(Dataset entries)
"""
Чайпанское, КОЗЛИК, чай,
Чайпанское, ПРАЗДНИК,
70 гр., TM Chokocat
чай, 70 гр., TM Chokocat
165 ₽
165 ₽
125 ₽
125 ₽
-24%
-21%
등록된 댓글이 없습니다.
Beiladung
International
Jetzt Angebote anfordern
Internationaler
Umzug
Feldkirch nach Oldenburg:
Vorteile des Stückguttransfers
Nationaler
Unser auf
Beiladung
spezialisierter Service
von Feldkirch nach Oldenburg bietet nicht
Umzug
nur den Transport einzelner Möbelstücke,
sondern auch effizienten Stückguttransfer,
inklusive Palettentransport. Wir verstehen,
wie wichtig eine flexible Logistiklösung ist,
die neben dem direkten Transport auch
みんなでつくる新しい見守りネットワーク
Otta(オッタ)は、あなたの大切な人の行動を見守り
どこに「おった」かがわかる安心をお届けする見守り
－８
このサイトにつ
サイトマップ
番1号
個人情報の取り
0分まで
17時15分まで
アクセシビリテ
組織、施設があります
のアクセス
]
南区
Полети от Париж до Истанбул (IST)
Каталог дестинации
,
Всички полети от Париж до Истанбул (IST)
"""
"""
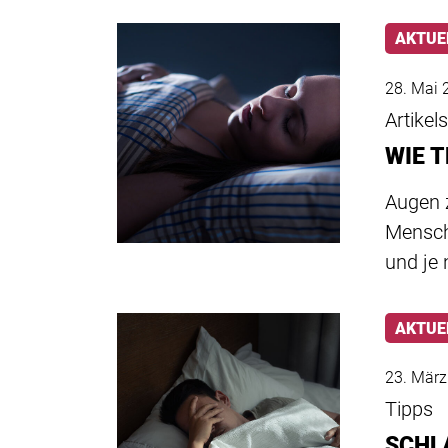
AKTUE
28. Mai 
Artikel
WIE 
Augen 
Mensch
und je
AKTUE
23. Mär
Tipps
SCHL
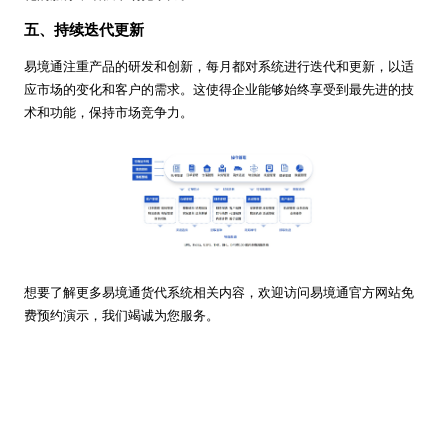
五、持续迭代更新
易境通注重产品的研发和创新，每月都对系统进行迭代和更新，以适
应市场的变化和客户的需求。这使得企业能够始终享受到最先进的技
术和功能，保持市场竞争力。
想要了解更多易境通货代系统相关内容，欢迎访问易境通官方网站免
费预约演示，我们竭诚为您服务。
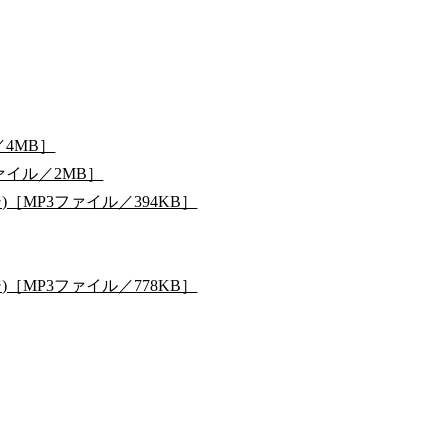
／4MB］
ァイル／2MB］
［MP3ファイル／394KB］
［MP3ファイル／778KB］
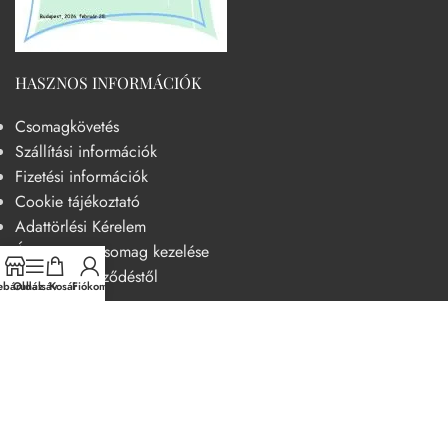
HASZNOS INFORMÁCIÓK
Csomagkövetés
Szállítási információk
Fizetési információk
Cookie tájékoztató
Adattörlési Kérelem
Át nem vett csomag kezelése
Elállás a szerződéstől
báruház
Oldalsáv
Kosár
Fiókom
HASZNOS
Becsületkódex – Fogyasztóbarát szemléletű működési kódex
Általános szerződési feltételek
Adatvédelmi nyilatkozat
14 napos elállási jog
"""
• **The problem**
What lines in the records above include the string "Париж"? Copy each one.

• **Answer space**
Полети от Париж до Истанбул (IST)
Всички полети от Париж до Истанбул (IST)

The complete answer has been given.